Document structure recognition data:
◇ ◇ ◇ ◇
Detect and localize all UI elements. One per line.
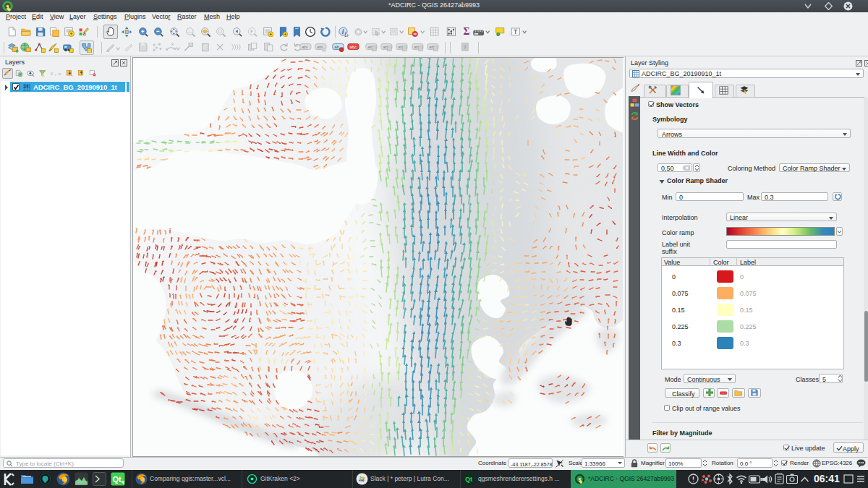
svg-text:ab: ab [334, 45, 339, 49]
svg-text:abl: abl [302, 45, 307, 49]
svg-text:Σ: Σ [463, 26, 469, 37]
svg-text:abc: abc [349, 45, 357, 49]
svg-text:Qt: Qt [113, 475, 122, 484]
svg-text:19: 19 [24, 84, 28, 88]
svg-text:T: T [514, 28, 518, 35]
svg-text:?: ? [463, 44, 466, 51]
svg-text:ε: ε [51, 71, 54, 76]
svg-text:Qt: Qt [465, 476, 472, 483]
◇ ◇ ◇ ◇
### REQUIREMENT
Leave out the pictures and print every line of the data exactly.

### SOLUTION FOR THIS PROBLEM
Detect and localize all UI elements. One per line.
svg-text:ab: ab [334, 45, 339, 49]
svg-text:abl: abl [302, 45, 307, 49]
svg-text:Σ: Σ [463, 26, 469, 37]
svg-text:abc: abc [349, 45, 357, 49]
svg-text:Qt: Qt [113, 475, 122, 484]
svg-text:19: 19 [24, 84, 28, 88]
svg-text:T: T [514, 28, 518, 35]
svg-text:?: ? [463, 44, 466, 51]
svg-text:ε: ε [51, 71, 54, 76]
svg-text:Qt: Qt [465, 476, 472, 483]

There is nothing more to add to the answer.